To create a systematic process for deploying bicycle parking across the city, the City should complete adoption of a bicycle parking ordinance. Such an ordinance would require specific quantities and types of bicycle parking (short-term and long-term) to be implemented in association with new construction, renovation, and retrofit projects. This approach to bicycle parking will help provide bicyclists safe, secure parking when and where they need it. A draft bicycle parking ordinance has been created, which creates a strong foundation for the completion of this action.
Lead: Public Works, Planning & Development Time: Near-term
4.09 Revise ATAC Charter and Structure
Working closely with the Active Transportation Advisory Committee (ATAC), the advisory board to the Citizen Transport Advisory Board (CTAB), the City should revise ATAC’s charter to identify appropriate opportunities to advise in decision-making and implementation of bike- and pedestrian-related programming. The selection criteria for members should be revised to encourage representation from diverse groups in the city, including universities, non-profit groups, economic development entities, and the public health community. ATAC should also have consistent representation and reporting from the Streets Operations and Maintenance Division, Parks and Recreation Department, Police Department, and Mountain Metro Transit.
Lead: ATAC, CTAB | Time: Near-term
Maintain What You Build
4.10 Strive to Improve Bicycle Facility Maintenance
At the May 2017 COS Bikes! open house, better bike lane and trail maintenance was identified by attendees as one of the city’s greatest needs. A trail or on-street bike facility’s comfort is strongly influenced by its navigability and physical condition. Existing issues include debris, weeds, snow, ice, and along some trails, tents.
Currently, the City’s Public Works Department is responsible for maintaining on-street bicycle facilities and the Parks Department maintains off-street facilities. During winter storm events, snow and ice on roadways are often deposited in on-street bicycle facilities and are not cleared until other travel lanes are clear. Trail maintenance occurs as-needed, and the Parks Department currently uses a checklist to guide their weekly, monthly, or yearly maintenance duties while striving to clear priority urban (Tier 1) trails after a snow event.
The City’s current sweeping and snow-clearing maintenance practices balance available resources with a consideration for emergency events, air quality, and water quality. There is currently no official policy in place to prioritize maintenance activities on major trails or street bike routes, and no resources in the foreseeable future to do so. As more resources become available, the City should strive to improve bicycle facility maintenance as much as possible. This could include identifying priority bicycle routes to clear and/or sweep and identifying minimum maintenance standards for all facilities. The City should also continue to explore ways to maintain new facility types such as separated bike lanes.

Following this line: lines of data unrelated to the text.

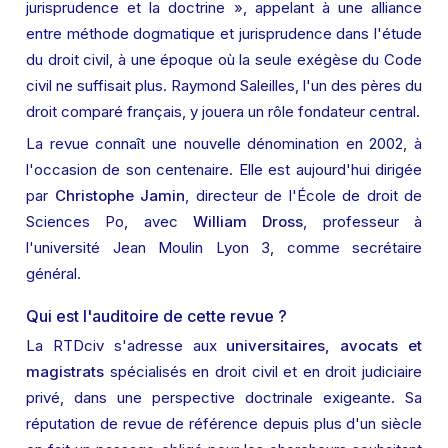
jurisprudence et la doctrine », appelant à une alliance 
entre méthode dogmatique et jurisprudence dans l'étude 
du droit civil, à une époque où la seule exégèse du Code 
civil ne suffisait plus. Raymond Saleilles, l'un des pères du 
droit comparé français, y jouera un rôle fondateur central.
La revue connaît une nouvelle dénomination en 2002, à 
l'occasion de son centenaire. Elle est aujourd'hui dirigée 
par 
Christophe Jamin
, directeur de l'École de droit de 
Sciences Po, avec 
William Dross
, professeur à 
l'université Jean Moulin Lyon 3, comme secrétaire 
général.
Qui est l'auditoire de cette revue ?
La RTDciv s'adresse aux 
universitaires, avocats et 
magistrats
 spécialisés en droit civil et en droit judiciaire 
privé, dans une perspective doctrinale exigeante. Sa 
réputation de revue de référence depuis plus d'un siècle 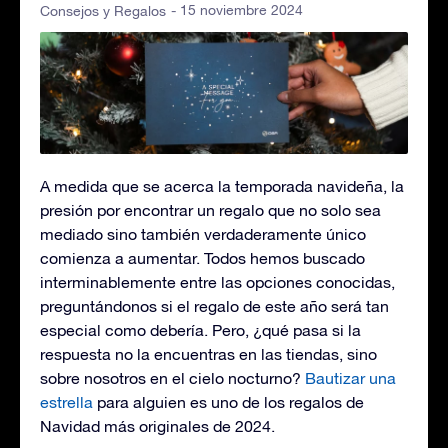
- 15 noviembre 2024
Consejos y Regalos
A medida que se acerca la temporada navideña, la
presión por encontrar un regalo que no solo sea
mediado sino también verdaderamente único
comienza a aumentar. Todos hemos buscado
interminablemente entre las opciones conocidas,
preguntándonos si el regalo de este año será tan
especial como debería. Pero, ¿qué pasa si la
respuesta no la encuentras en las tiendas, sino
sobre nosotros en el cielo nocturno?
Bautizar una
estrella
para alguien es uno de los regalos de
Navidad más originales de 2024.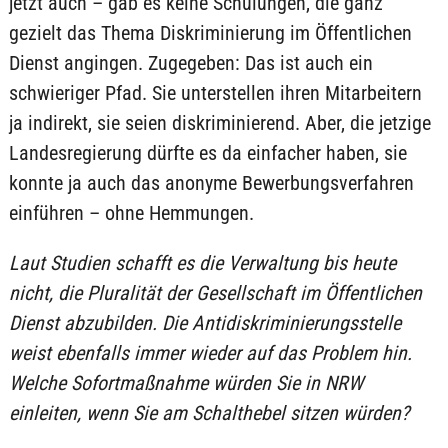
jetzt auch – gab es keine Schulungen, die ganz
gezielt das Thema Diskriminierung im Öffentlichen
Dienst angingen. Zugegeben: Das ist auch ein
schwieriger Pfad. Sie unterstellen ihren Mitarbeitern
ja indirekt, sie seien diskriminierend. Aber, die jetzige
Landesregierung dürfte es da einfacher haben, sie
konnte ja auch das anonyme Bewerbungsverfahren
einführen – ohne Hemmungen.
Laut Studien schafft es die Verwaltung bis heute
nicht, die Pluralität der Gesellschaft im Öffentlichen
Dienst abzubilden. Die Antidiskriminierungsstelle
weist ebenfalls immer wieder auf das Problem hin.
Welche Sofortmaßnahme würden Sie in NRW
einleiten, wenn Sie am Schalthebel sitzen würden?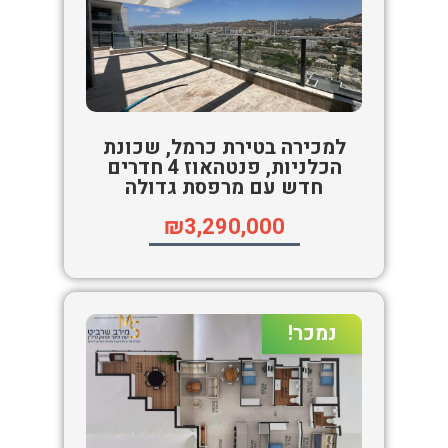
למכירה בטירת כרמל, שכונת
הכלניות, פנטהאוז 4 חדרים
חדש עם מרפסת גדולה
₪3,290,000
נמכר!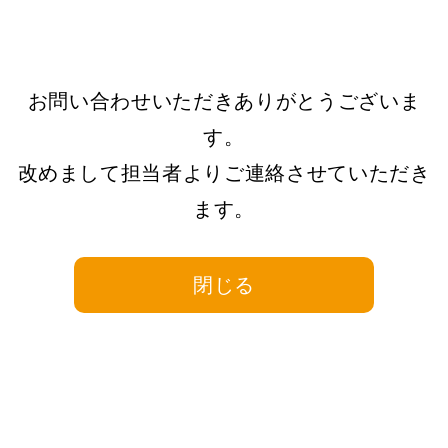
お問い合わせいただきありがとうございま
す。
改めまして担当者よりご連絡させていただき
ます。
閉じる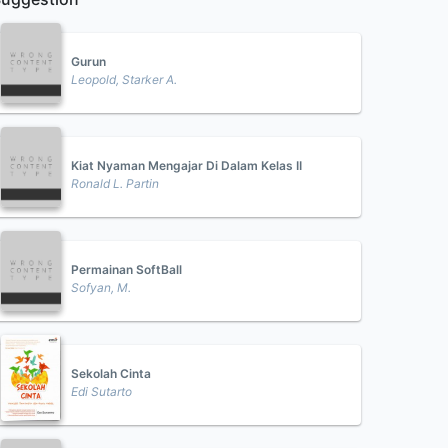
Gurun
Leopold, Starker A.
Kiat Nyaman Mengajar Di Dalam Kelas II
Ronald L. Partin
Permainan SoftBall
Sofyan, M.
Sekolah Cinta
Edi Sutarto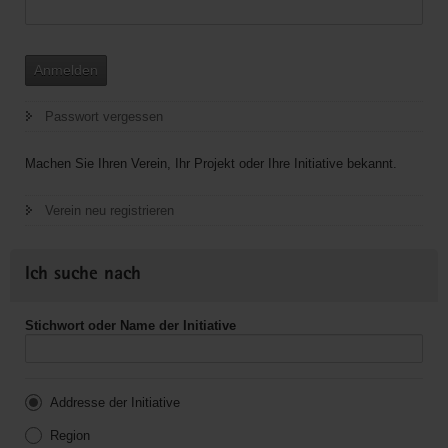
Anmelden
Passwort vergessen
Machen Sie Ihren Verein, Ihr Projekt oder Ihre Initiative bekannt.
Verein neu registrieren
Ich suche nach
Stichwort oder Name der Initiative
Addresse der Initiative
Region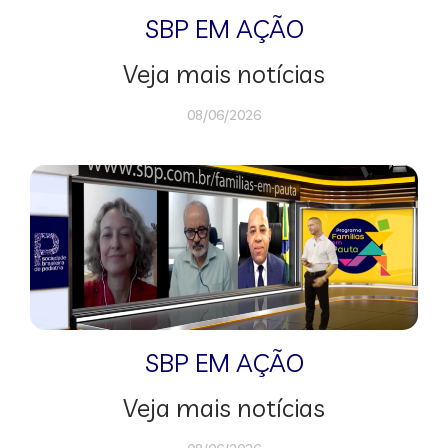
SBP EM AÇÃO
Veja mais notícias
08/06/2026
SBP EM AÇÃO
Veja mais notícias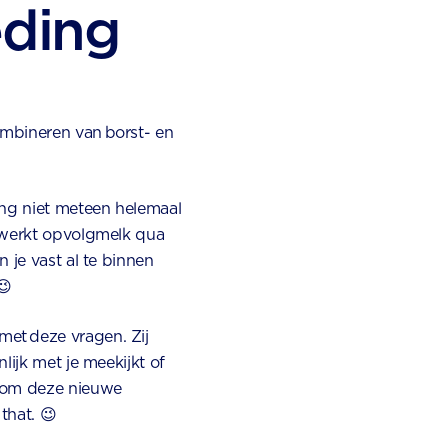
eding
mbineren van borst- en
ing niet meteen helemaal
e werkt opvolgmelk qua
 je vast al te binnen
😉
et deze vragen. Zij
lijk met je meekijkt of
ndom deze nieuwe
that. 😉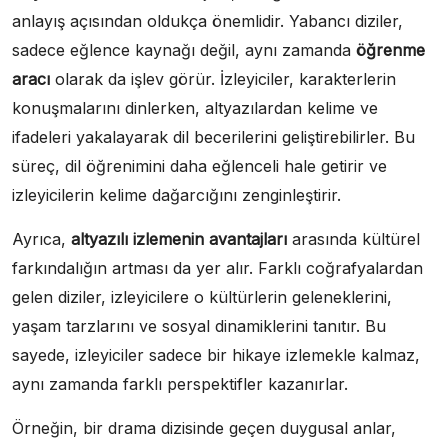
anlayış açısından oldukça önemlidir. Yabancı diziler,
sadece eğlence kaynağı değil, aynı zamanda
öğrenme
aracı
olarak da işlev görür. İzleyiciler, karakterlerin
konuşmalarını dinlerken, altyazılardan kelime ve
ifadeleri yakalayarak dil becerilerini geliştirebilirler. Bu
süreç, dil öğrenimini daha eğlenceli hale getirir ve
izleyicilerin kelime dağarcığını zenginleştirir.
Ayrıca,
altyazılı izlemenin avantajları
arasında kültürel
farkındalığın artması da yer alır. Farklı coğrafyalardan
gelen diziler, izleyicilere o kültürlerin geleneklerini,
yaşam tarzlarını ve sosyal dinamiklerini tanıtır. Bu
sayede, izleyiciler sadece bir hikaye izlemekle kalmaz,
aynı zamanda farklı perspektifler kazanırlar.
Örneğin, bir drama dizisinde geçen duygusal anlar,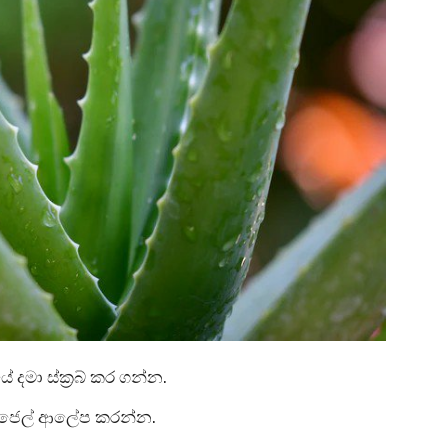
ේ දමා ස්ක්‍රබ් කර ගන්න.
 ජෙල් ආලේප කරන්න.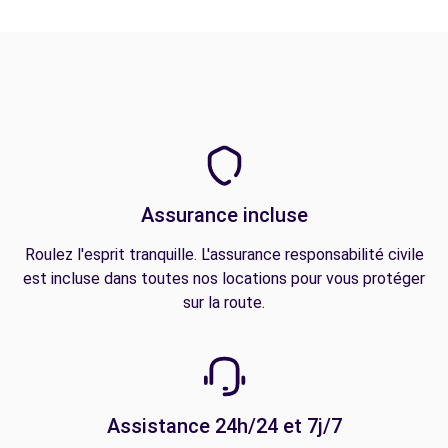
Assurance incluse
Roulez l'esprit tranquille. L'assurance responsabilité civile
est incluse dans toutes nos locations pour vous protéger
sur la route.
Assistance 24h/24 et 7j/7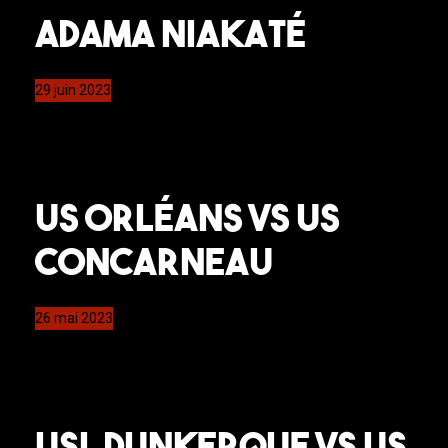
Adama Niakaté
29 juin 2023
US Orléans VS US
Concarneau
26 mai 2023
USL Dunkerque VS US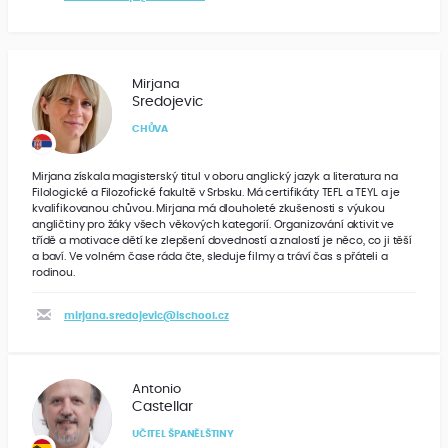
Mirjana
Sredojevic
CHŮVA
Mirjana získala magisterský titul v oboru anglický jazyk a literatura na
Filologické a Filozofické fakultě v Srbsku. Má certifikáty TEFL a TEYL a je
kvalifikovanou chůvou. Mirjana má dlouholeté zkušenosti s výukou
angličtiny pro žáky všech věkových kategorií. Organizování aktivit ve
třídě a motivace dětí ke zlepšení dovedností a znalostí je něco, co ji těší
a baví. Ve volném čase ráda čte, sleduje filmy a tráví čas s přáteli a
rodinou.
mirjana.sredojevic@ischool.cz
Antonio
Castellar
UČITEL ŠPANĚLŠTINY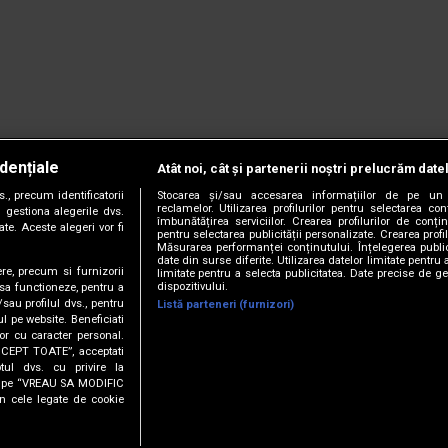
dențiale
Atât noi, cât și partenerii noștri prelucrăm date
, precum identificatorii
Stocarea și/sau accesarea informațiilor de pe un 
reclamelor. Utilizarea profilurilor pentru selectarea con
 gestiona alegerile dvs.
îmbunătățirea serviciilor. Crearea profilurilor de conținu
te. Aceste alegeri vor fi
pentru selectarea publicității personalizate. Crearea profil
Măsurarea performanței conținutului. Înțelegerea public
date din surse diferite. Utilizarea datelor limitate pentru 
ere, precum si furnizorii
limitate pentru a selecta publicitatea. Date precise de ge
dispozitivului.
 sa functioneze, pentru a
/sau profilul dvs., pentru
Listă parteneri (furnizori)
ul pe website. Beneficiati
or cu caracter personal.
CCEPT TOATE”, acceptati
tul dvs. cu privire la
ick pe “VREAU SA MODIFIC
anie.
Termeni și condiții.
Cookie Settings
n cele legate de cookie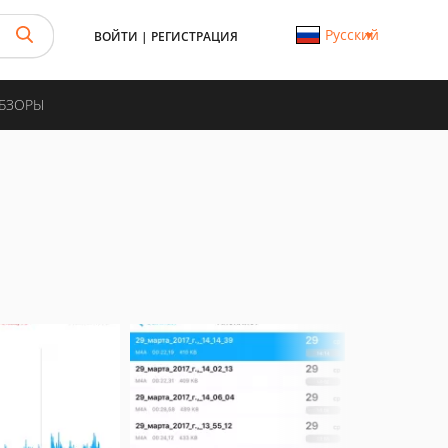
Русский
ВОЙТИ
|
РЕГИСТРАЦИЯ
ОБЗОРЫ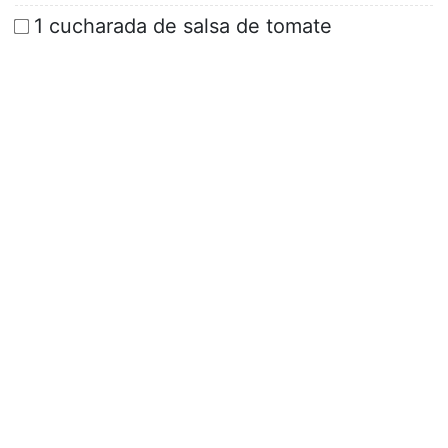
1 cucharada de salsa de tomate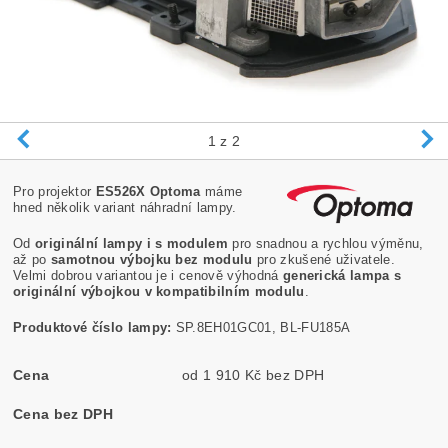
1
z 2
Pro projektor
ES526X Optoma
máme
hned několik variant náhradní lampy.
Od
originální lampy i s modulem
pro snadnou a rychlou výměnu,
až po
samotnou výbojku bez modulu
pro zkušené uživatele.
Velmi dobrou variantou je i cenově výhodná
generická lampa s
originální výbojkou v kompatibilním modulu
.
Produktové číslo lampy:
SP.8EH01GC01, BL-FU185A
Cena
od 1 910 Kč bez DPH
Cena bez DPH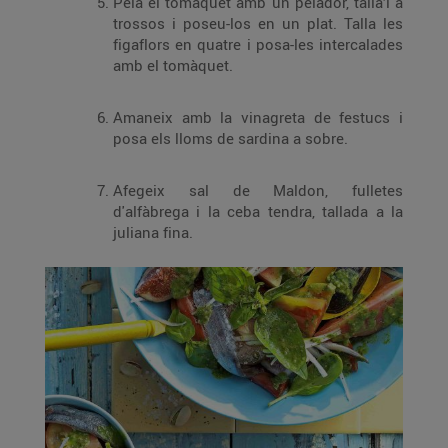
Pela el tomàquet amb un pelador, talla’l a
trossos i poseu-los en un plat. Talla les
figaflors en quatre i posa-les intercalades
amb el tomàquet.
Amaneix amb la vinagreta de festucs i
posa els lloms de sardina a sobre.
Afegeix sal de Maldon, fulletes
d'alfàbrega i la ceba tendra, tallada a la
juliana fina.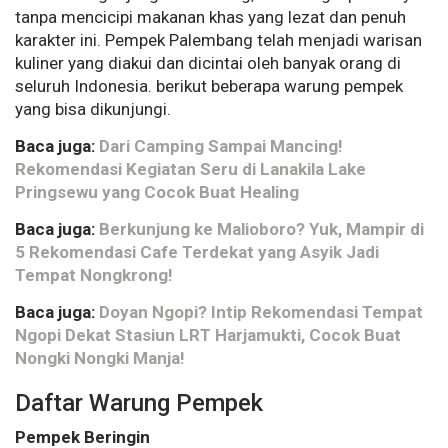
tanpa mencicipi makanan khas yang lezat dan penuh
karakter ini. Pempek Palembang telah menjadi warisan
kuliner yang diakui dan dicintai oleh banyak orang di
seluruh Indonesia. berikut beberapa warung pempek
yang bisa dikunjungi.
Baca juga:
Dari Camping Sampai Mancing!
Rekomendasi Kegiatan Seru di Lanakila Lake
Pringsewu yang Cocok Buat Healing
Baca juga:
Berkunjung ke Malioboro? Yuk, Mampir di
5 Rekomendasi Cafe Terdekat yang Asyik Jadi
Tempat Nongkrong!
Baca juga:
Doyan Ngopi? Intip Rekomendasi Tempat
Ngopi Dekat Stasiun LRT Harjamukti, Cocok Buat
Nongki Nongki Manja!
Daftar Warung Pempek
Pempek Beringin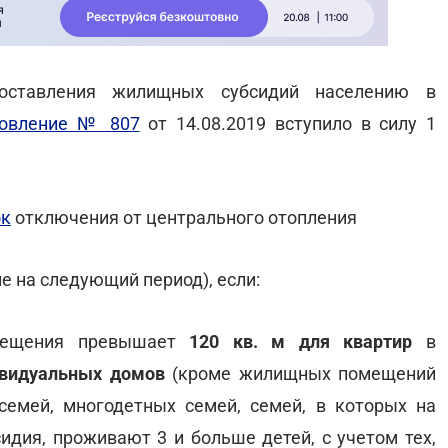
доставления жилищных субсидий населению в
новление № 807
от 14.08.2019 вступило в силу 1
ок
отключения от центрального отопления
ле на следующий период), если:
омещения превышает
120 кв. м для квартир
в
ивидуальных домов
(кроме жилищных помещений
семей, многодетных семей, семей, в которых на
сидия, проживают 3 и больше детей, с учетом тех,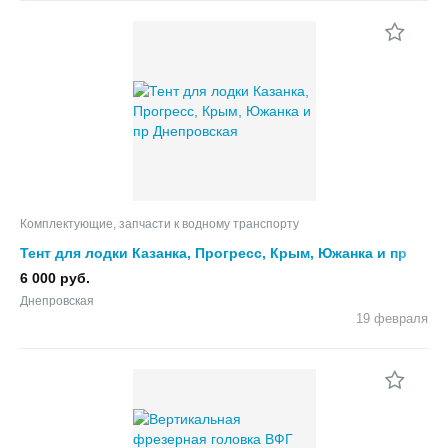
Комплектующие, запчасти к водному транспорту
Тент для лодки Казанка, Прогресс, Крым, Южанка и пр
6 000 руб.
Днепровская
19 февраля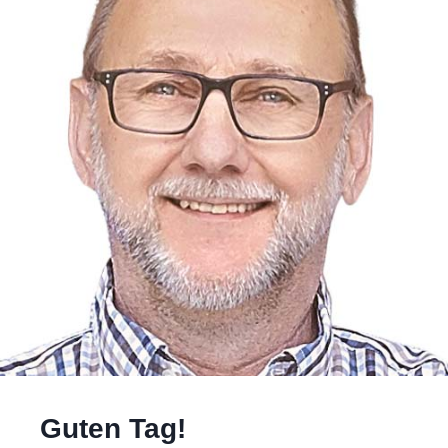
Guten Tag!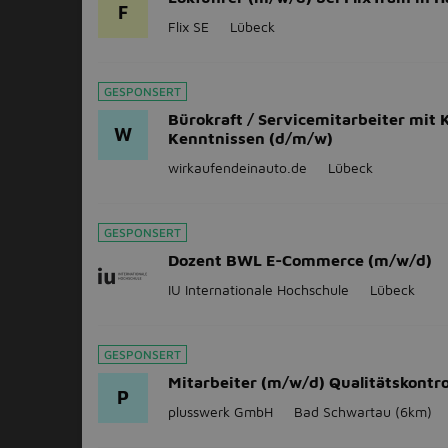
F
Flix SE
Lübeck
GESPONSERT
Bürokraft / Servicemitarbeiter mit 
W
Kenntnissen (d/m/w)
wirkaufendeinauto.de
Lübeck
GESPONSERT
Dozent BWL E-Commerce (m/w/d)
IU Internationale Hochschule
Lübeck
GESPONSERT
Mitarbeiter (m/w/d) Qualitätskontro
P
plusswerk GmbH
Bad Schwartau
(6km)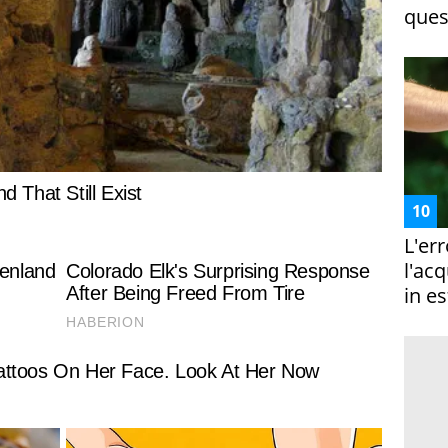
ques
L'er
l'ac
in es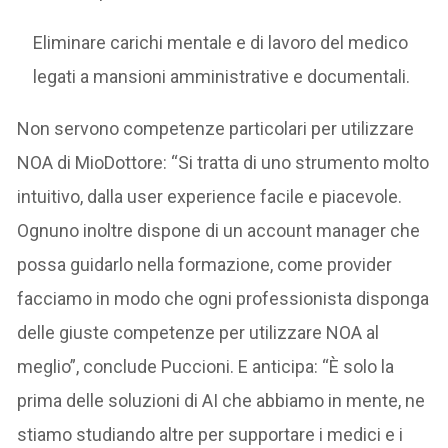
Eliminare carichi mentale e di lavoro del medico
legati a mansioni amministrative e documentali.
Non servono competenze particolari per utilizzare
NOA di MioDottore: “Si tratta di uno strumento molto
intuitivo, dalla user experience facile e piacevole.
Ognuno inoltre dispone di un account manager che
possa guidarlo nella formazione, come provider
facciamo in modo che ogni professionista disponga
delle giuste competenze per utilizzare NOA al
meglio”, conclude Puccioni. E anticipa: “È solo la
prima delle soluzioni di AI che abbiamo in mente, ne
stiamo studiando altre per supportare i medici e i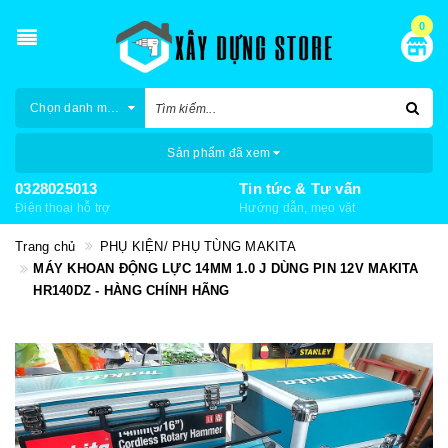
0
Chọn danh mục
Sản phẩm đã xem
0328025013
Tin tức & Tư vấn
Điện thoại hỗ trợ
Hướng dẫn, mẹo vặt
Trang chủ
PHỤ KIỆN/ PHỤ TÙNG MAKITA
MÁY KHOAN ĐỘNG LỰC 14MM 1.0 J DÙNG PIN 12V MAKITA
HR140DZ - HÀNG CHÍNH HÃNG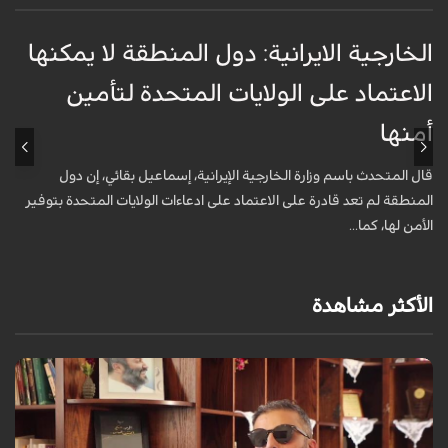
الخارجية الايرانية: دول المنطقة لا يمكنها
ق
الاعتماد على الولايات المتحدة لتأمين
ت
أمنها
ا
قال المتحدث باسم وزارة الخارجية الإيرانية، إسماعيل بقائي، إن دول
ه
المنطقة لم تعد قادرة على الاعتماد على ادعاءات الولايات المتحدة بتوفير
م
الأمن لها، كما...
.
الأكثر مشاهدة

Lead: Public Works, Parks & Recreation | Time: Near- and Long-Term
Unlocking the Potential
COS Bikes! outlines a strategic plan for improving the bicycling environment in Colorado Springs. By developing programs to build a stronger bike culture, beginning to implement the Vision Network in high Bicycle Priority Areas, making small changes to the existing bikeway network, and modifying some City policies, Olympic City USA will begin to realize its vision for bicycling.
As Colorado Springs changes, COS Bikes! will ensure that bicycling programs and infrastructure are part of that change and in some cases, leading the change. The City cannot and should not make all of the changes on its own—participation and support is needed from governmental partners such as PPACG, El Paso County, and CDOT, the advocacy community, the business community, and the residents of Colorado Springs.